Too Many Cooks…? OECD Rankings

In his song Rat Race, Bob Marley made the musical statement “in the abundance of water, the fool is thirsty”.

The U.S. is one of the most technologically-advanced nations in the world, but in a recent math-and-science-education ranking, published by the Organization for Economic Co-operation and Development (OECD), the U.S. placed 28th out of 76 OECD countries. Singapore came in at number one. In fact, the top 5 spots were taken by Asian countries, thus reaffirming the stereotype we all know too well: Asian digs math and science.

Students Hard at Work

Students Hard at Work

OECD’s education director, Andreas Schleicher, stated that it is the first time the OECD has a truly global scale of quality. According to Schleicher, the ranking will give more countries ways of comparing themselves against others. It is a way for countries to judge themselves, and see what is to be gained in the long-term process, educationally and economically.

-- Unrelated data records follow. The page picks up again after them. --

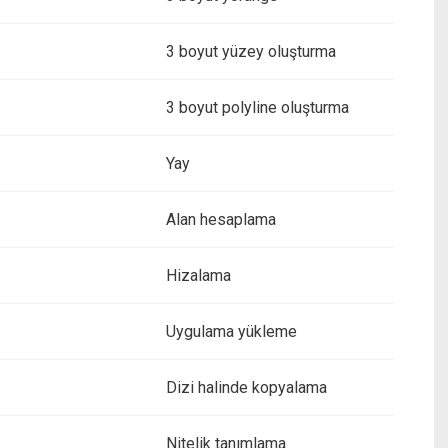
3 boyut yüzey oluşturma
3 boyut polyline oluşturma
Yay
Alan hesaplama
Hizalama
Uygulama yükleme
Dizi halinde kopyalama
Nitelik tanımlama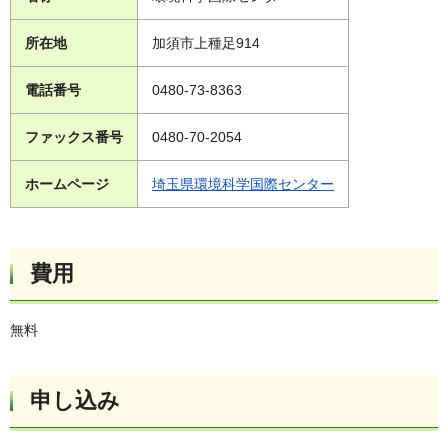
所在地
加須市上種足914
電話番号
0480-73-8363
ファックス番号
0480-70-2054
ホームページ
埼玉県環境科学国際センター
費用
無料
申し込み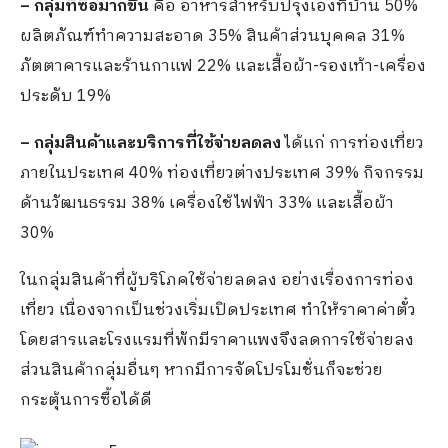
– กลุ่มที่ซื้อมากขึ้น
คือ อาหารสำหรับปรุงเองที่บ้าน 50%
ผลิตภัณฑ์ทำความสะอาด 35% สินค้าส่วนบุคคล 31%
ภัตตาคารและร้านกาแฟ 22% และเสื้อผ้า-รองเท้า-เครื่อง
ประดับ 19%
– กลุ่มสินค้าและบริการที่ใช้จ่ายลดลง
ได้แก่ การท่องเที่ยว
ภายในประเทศ 40% ท่องเที่ยวต่างประเทศ 39% กิจกรรม
ด้านวัฒนธรรม 38% เครื่องใช้ไฟฟ้า 33% และเสื้อผ้า
30%
ในกลุ่มสินค้าที่ผู้บริโภคใช้จ่ายลดลง อย่างเรื่องการท่อง
เที่ยว เนื่องจากเป็นช่วงเริ่มเปิดประเทศ ทำให้ราคาค่าตั๋ว
โดยสารและโรงแรมที่พักมีราคาแพงจึงลดการใช้จ่ายลง
ส่วนสินค้ากลุ่มอื่นๆ หากมีการจัดโปรโมชั่นก็จะช่วย
กระตุ้นการซื้อได้ดี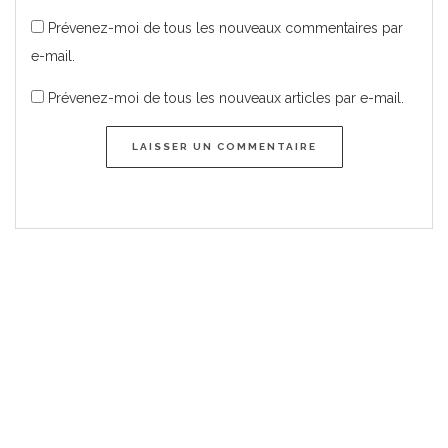
Prévenez-moi de tous les nouveaux commentaires par
e-mail.
Prévenez-moi de tous les nouveaux articles par e-mail.
LAISSER UN COMMENTAIRE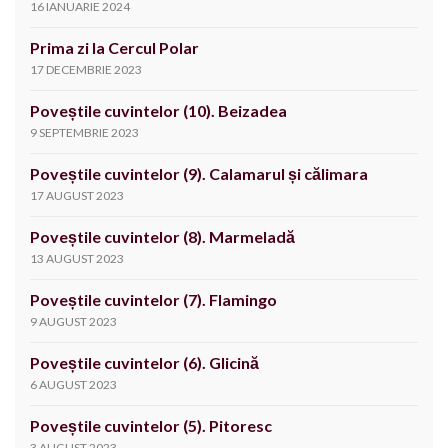
16 IANUARIE 2024
Prima zi la Cercul Polar
17 DECEMBRIE 2023
Poveștile cuvintelor (10). Beizadea
9 SEPTEMBRIE 2023
Poveștile cuvintelor (9). Calamarul și călimara
17 AUGUST 2023
Poveștile cuvintelor (8). Marmeladă
13 AUGUST 2023
Poveștile cuvintelor (7). Flamingo
9 AUGUST 2023
Poveștile cuvintelor (6). Glicină
6 AUGUST 2023
Poveștile cuvintelor (5). Pitoresc
3 AUGUST 2023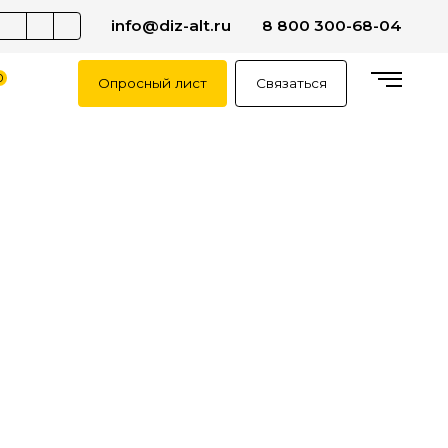
info@diz-alt.ru
8 800 300-68-04
0
Опросный лист
Связаться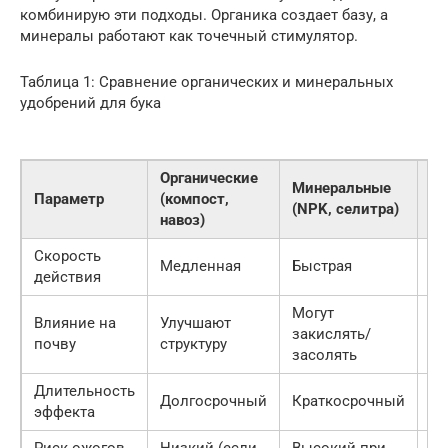
комбинирую эти подходы. Органика создает базу, а
минералы работают как точечный стимулятор.
Таблица 1: Сравнение органических и минеральных
удобрений для бука
Органические
Минеральные
Ми
Параметр
(компост,
(NPK, селитра)
(х
навоз)
Скорость
Медленная
Быстрая
Оч
действия
Могут
Влияние на
Улучшают
закислять/
Не
почву
структуру
засолять
Длительность
Долгосрочный
Краткосрочный
Ср
эффекта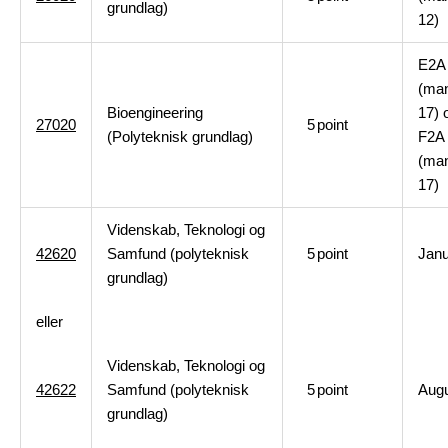
grundlag)
12)
E2A
(man
Bioengineering
17) 
27020
5
point
(Polyteknisk grundlag)
F2A
(man
17)
Videnskab, Teknologi og
42620
Samfund (polyteknisk
5
point
Janu
grundlag)
eller
Videnskab, Teknologi og
42622
Samfund (polyteknisk
5
point
Aug
grundlag)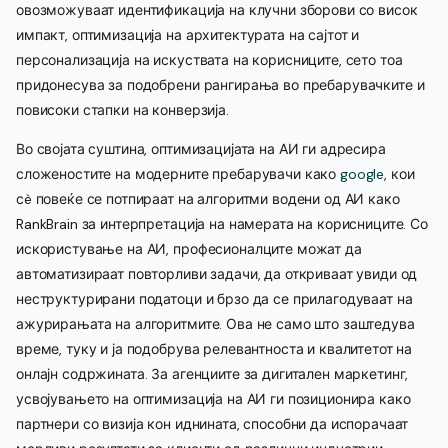
овозможуваат идентификација на клучни зборови со висок
импакт, оптимизација на архитектурата на сајтот и
персонализација на искуствата на корисниците, сето тоа
придонесува за подобрени рангирања во пребарувачките и
повисоки стапки на конверзија.
Во својата суштина, оптимизацијата на АИ ги адресира
сложеностите на модерните пребарувачи како
google
, кои
сè повеќе се потпираат на алгоритми водени од АИ како
RankBrain за интерпретација на намерата на корисниците. Со
искористување на АИ, професионалците можат да
автоматизираат повторливи задачи, да откриваат увиди од
неструктурирани податоци и брзо да се прилагодуваат на
ажурирањата на алгоритмите. Ова не само што заштедува
време, туку и ја подобрува релевантноста и квалитетот на
онлајн содржината. За агенциите за дигитален маркетинг,
усвојувањето на оптимизација на АИ ги позиционира како
партнери со визија кон иднината, способни да испорачаат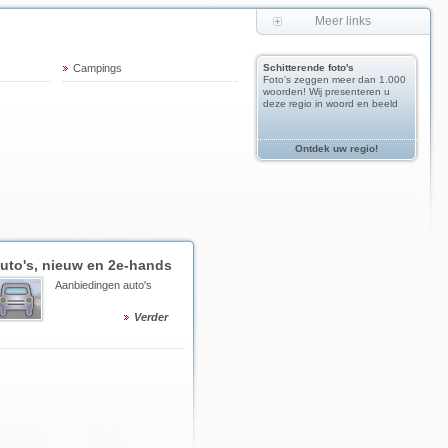
Meer links
Campings
Schitterende foto's
Foto's zeggen meer dan 1.000
woorden! Wij presenteren u
deze regio in woord en beeld
Ontdek uw regio!
uto's, nieuw en 2e-hands
Aanbiedingen auto's
Verder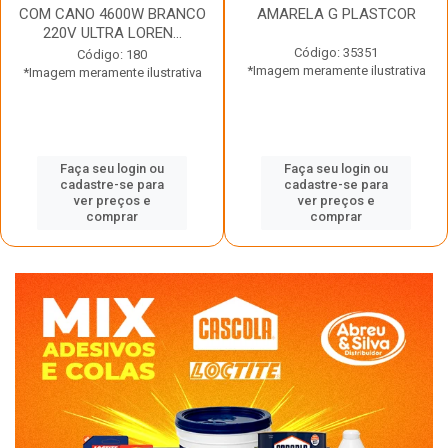
COM CANO 4600W BRANCO
AMARELA G PLASTCOR
220V ULTRA LOREN...
Código: 35351
Código: 180
*Imagem meramente ilustrativa
*Imagem meramente ilustrativa
Faça seu login ou
Faça seu login ou
cadastre-se para
cadastre-se para
ver preços e
ver preços e
comprar
comprar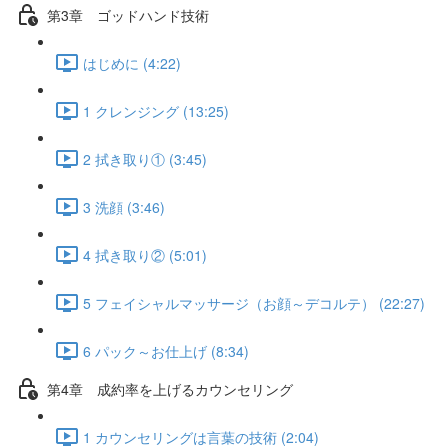
第3章 ゴッドハンド技術
はじめに (4:22)
1 クレンジング (13:25)
2 拭き取り① (3:45)
3 洗顔 (3:46)
4 拭き取り② (5:01)
5 フェイシャルマッサージ（お顔～デコルテ） (22:27)
6 パック～お仕上げ (8:34)
第4章 成約率を上げるカウンセリング
1 カウンセリングは言葉の技術 (2:04)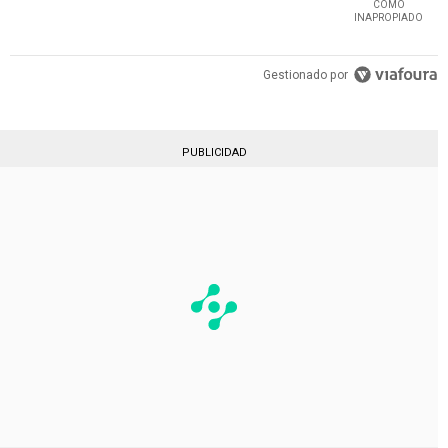
COMO
INAPROPIADO
Gestionado por
PUBLICIDAD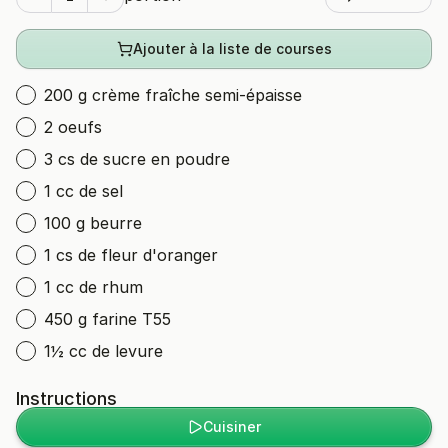
Ajouter à la liste de courses
200 g crème fraîche semi-épaisse
2 oeufs
3 cs de sucre en poudre
1 cc de sel
100 g beurre
1 cs de fleur d'oranger
1 cc de rhum
450 g farine T55
1½ cc de levure
Instructions
Cuisiner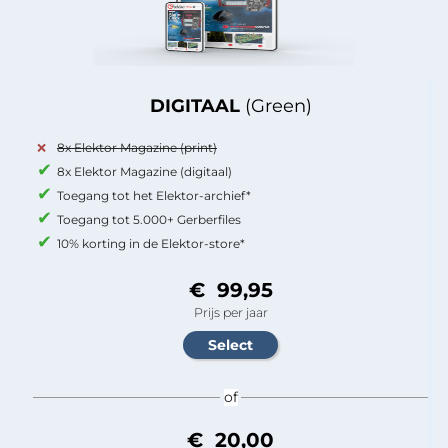
DIGITAAL
(Green)
8x Elektor Magazine (print)
8x Elektor Magazine (digitaal)
Toegang tot het Elektor-archief*
Toegang tot 5.000+ Gerberfiles
10% korting in de Elektor-store*
€ 99,95
Prijs per jaar
of
€ 20,00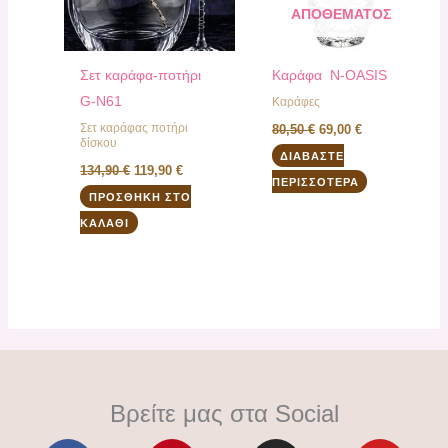
ΑΠΟΘΈΜΑΤΟΣ
Σετ καράφα-ποτήρι
Καράφα Ν-OASIS
G-N61
Καράφες
Σετ καράφας ποτήρι
80,50
€
69,00
€
δίσκου
ΔΙΑΒΆΣΤΕ
134,90
€
119,90
€
ΠΕΡΙΣΣΌΤΕΡΑ
ΠΡΟΣΘΉΚΗ ΣΤΟ
ΚΑΛΆΘΙ
Βρείτε μας στα Social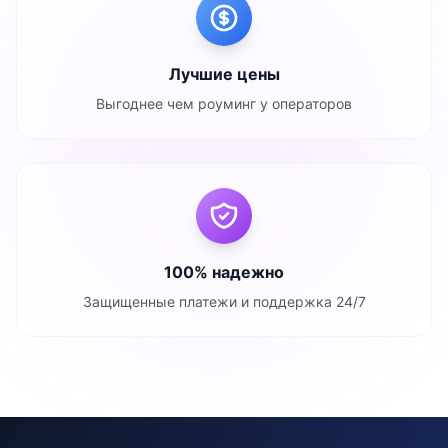
Лучшие цены
Выгоднее чем роуминг у операторов
100% надежно
Защищенные платежи и поддержка 24/7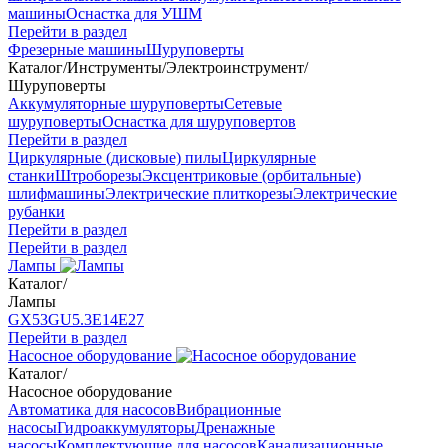
машины
Оснастка для УШМ
Перейти в раздел
Фрезерные машины
Шуруповерты
Каталог
/
Инструменты
/
Электроинструмент
/
Шуруповерты
Аккумуляторные шуруповерты
Сетевые
шуруповерты
Оснастка для шуруповертов
Перейти в раздел
Циркулярные (дисковые) пилы
Циркулярные
станки
Штроборезы
Эксцентриковые (орбитальные)
шлифмашины
Электрические плиткорезы
Электрические
рубанки
Перейти в раздел
Перейти в раздел
Лампы
Каталог
/
Лампы
GX53
GU5.3
Е14
Е27
Перейти в раздел
Насосное оборудование
Каталог
/
Насосное оборудование
Автоматика для насосов
Вибрационные
насосы
Гидроаккумуляторы
Дренажные
насосы
Комплектующие для насосов
Канализационные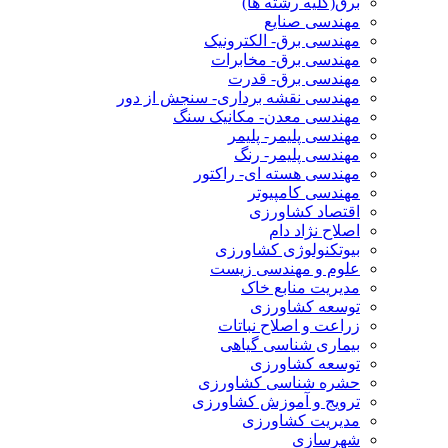
برق(کلیه رشته ها)
مهندسی صنایع
مهندسی برق- الکترونیک
مهندسی برق- مخابرات
مهندسی برق- قدرت
مهندسی نقشه برداری- سنجش از دور
مهندسی معدن- مکانیک سنگ
مهندسی پلیمر- پلیمر
مهندسی پلیمر- رنگ
مهندسی هسته ای- راکتور
مهندسی کامپیوتر
اقتصاد کشاورزی
اصلاح نژاد دام
بیوتکنولوژی کشاورزی
علوم و مهندسی زیست
مدیریت منابع خاک
توسعه کشاورزی
زراعت و اصلاح نباتات
بیماری شناسی گیاهی
توسعه کشاورزی
حشره شناسی کشاورزی
ترویج و آموزش کشاورزی
مدیریت کشاورزی
شهرسازی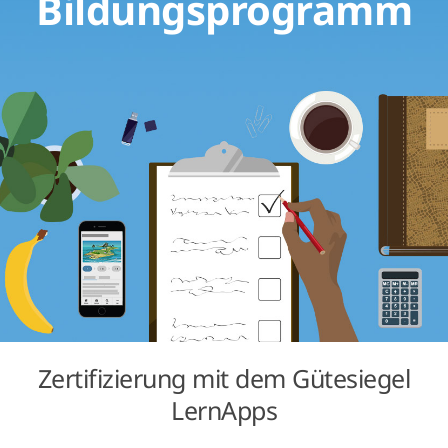
Bildungsprogramm
Zertifizierung mit dem Gütesiegel
LernApps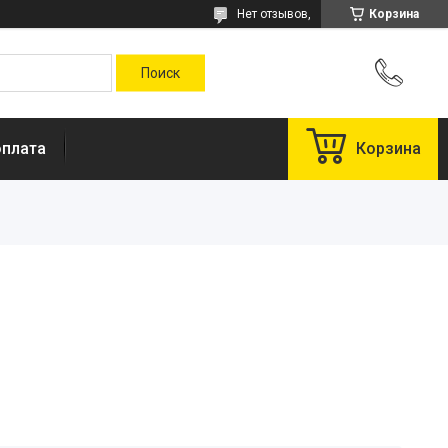
Нет отзывов,
Корзина
оплата
Корзина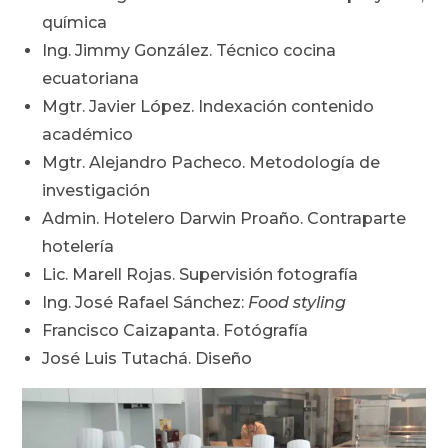
química
Ing. Jimmy González. Técnico cocina
ecuatoriana
Mgtr. Javier López. Indexación contenido
académico
Mgtr. Alejandro Pacheco. Metodología de
investigación
Admin. Hotelero Darwin Proaño. Contraparte
hotelería
Lic. Marell Rojas. Supervisión fotografía
Ing. José Rafael Sánchez:
Food styling
Francisco Caizapanta. Fotógrafía
José Luis Tutachá. Diseño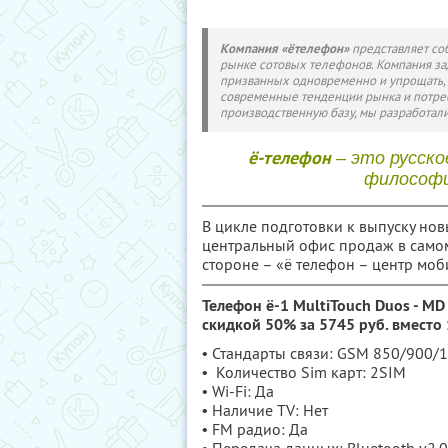
Компания «ётелефон»
представляет со
рынке сотовых телефонов. Компания за
призванных одновременно и упрощать, 
современные тенденции рынка и потреб
производственную базу, мы разработал
ё-телефон
– это русско
философи
В цикле подготовки к выпуску но
центральный офис продаж в самом
стороне – «ё телефон – центр моб
Телефон ё-1 MultiTouch Duos - M
скидкой 50% за 5745 руб. вместо
• Стандарты связи: GSM 850/900
• Количество Sim карт: 2SIM
• Wi-Fi: Да
• Наличие TV: Нет
• FM радио: Да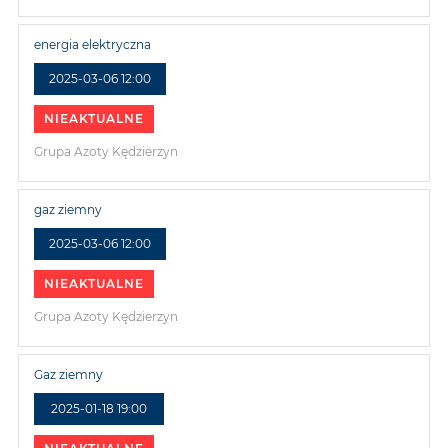
energia elektryczna
2025-03-06 12:00
NIEAKTUALNE
Grupa Azoty Kędzierzyn
gaz ziemny
2025-03-06 12:00
NIEAKTUALNE
Grupa Azoty Kędzierzyn
Gaz ziemny
2025-01-18 19:00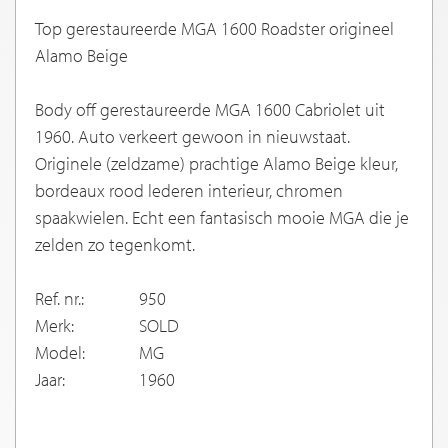
Top gerestaureerde MGA 1600 Roadster origineel
Alamo Beige
Body off gerestaureerde MGA 1600 Cabriolet uit
1960. Auto verkeert gewoon in nieuwstaat.
Originele (zeldzame) prachtige Alamo Beige kleur,
bordeaux rood lederen interieur, chromen
spaakwielen. Echt een fantasisch mooie MGA die je
zelden zo tegenkomt.
Ref. nr.:
950
Merk:
SOLD
Model:
MG
Jaar:
1960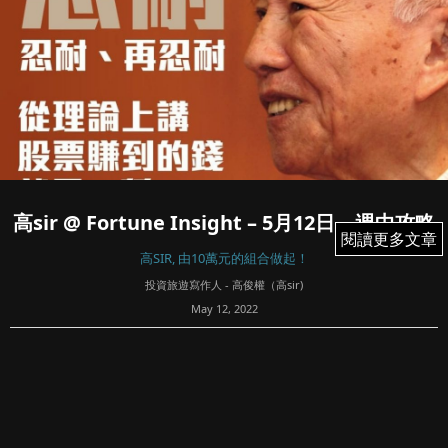
高sir @ Fortune Insight – 5月12日 – 週中攻略
閱讀更多文章
閱讀更多文章
高SIR, 由10萬元的組合做起！
投資旅遊寫作人 - 高俊權（高sir)
May 12, 2022
52
四日市, 但都好精彩, CPI不似預期, 美股應聲下挫回應, 美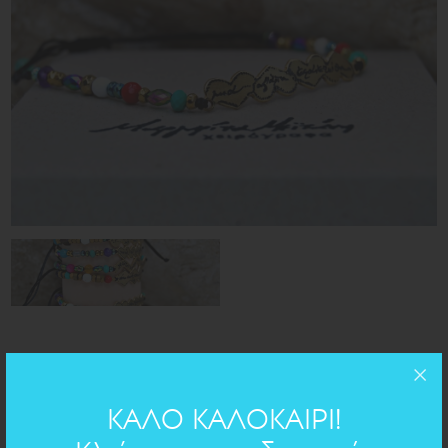
βραχιολάκι στολισμένο με πολύχρωμες πέτρες, αιματίτες
ΚΑΛΟ ΚΑΛΟΚΑΙΡΙ!
, χαολίτες, αμαζονίτες.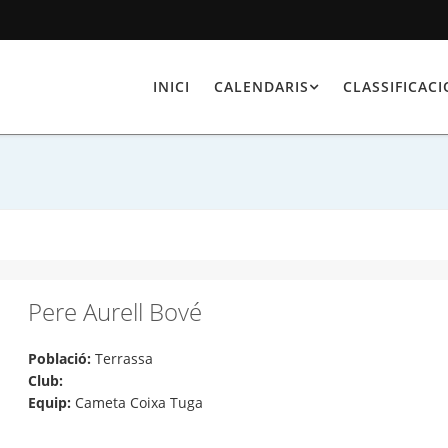
INICI
CALENDARIS
CLASSIFICAC
Pere Aurell Bové
Població:
Terrassa
Club:
Equip:
Cameta Coixa Tuga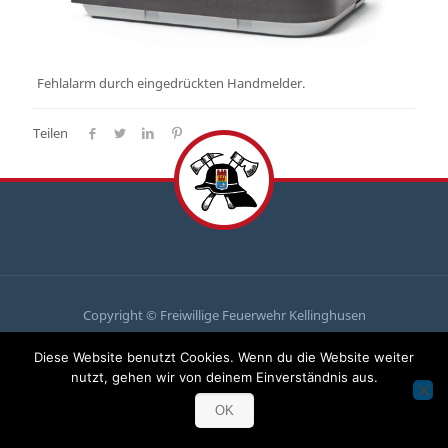
Fehlalarm durch eingedrückten Handmelder.
Teilen
Copyright © Freiwillige Feuerwehr Kellinghusen
Du
brauchst uns, wir brauchen
dich
!
Diese Website benutzt Cookies. Wenn du die Website weiter
Komm zu uns und mach mit!
nutzt, gehen wir von deinem Einverständnis aus.
OK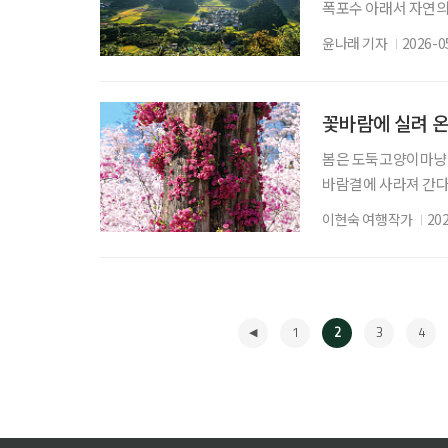
폭포수 아래서 자연의 
서 치유를 얻고, 유
윤나래 기자
2026-0
라갈 수 있는 곳. 
드라마틱한 여정을 떠나
저우성은 오랫동안 ‘천
꽃바람에 실려 온
봄은 도둑고양이마냥 
바람결에 사라져 간다.
한다. 바야흐로 꽃철이
이현숙 여행작가
20
한 병, 교통카드 한 
시 부천이다. 복사골은
있다. 봄이면 복사꽃
1
2
3
4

Unlike previous and similar rankings, this one included countries of very different economic status. Finland, coming in at number 6, is the first non-Asian country to be included in the ranking. Ghana came in last.


So, what is it? Why did America come in at number 28 of OECD countries? I don’t think for one second that I hold all of the answers, but I just figure I’d throw it out there. Doesn’t it seem a little strange that the United States – a place reputably abundant in, well, everything – would come in 28th? What does it say about the quality of our education system? Does it speak poorly of our educators, or does it aim to shed a concerned red light on those being educated?

I am not saying that the U.S. should always be No. 1 in everything it does. Try though it might – it will not be ahead of everything. As Jedi Master Qui Gon Jinn wisely observed in The Phantom Menace, “there is always a bigger fish.” And, that is a good thing. It keeps the nations in healthy competition with one another, promotes academic co-operation, and helps to maintain balance in the Force — I mean, the world.

Maintaining Balance in the Classroom is Crucial

Maintaining Balance in the Classroom is Crucial

Obviously, education will vary from one location to another. It is dependent on many factors and variables, and that is the natural state of things. However, I believe that 28th place is not befitting a nation that landed a man on the moon half a century ago. I hope that the suits ‘n’ ties in charge draw their conclusions, show some humility, and maybe pick up a tip or two from those who were ranked before us. If anything, this recent ranking has shown us all that even poorer countries, such as Vietnam, could teach us a thing or two about academia.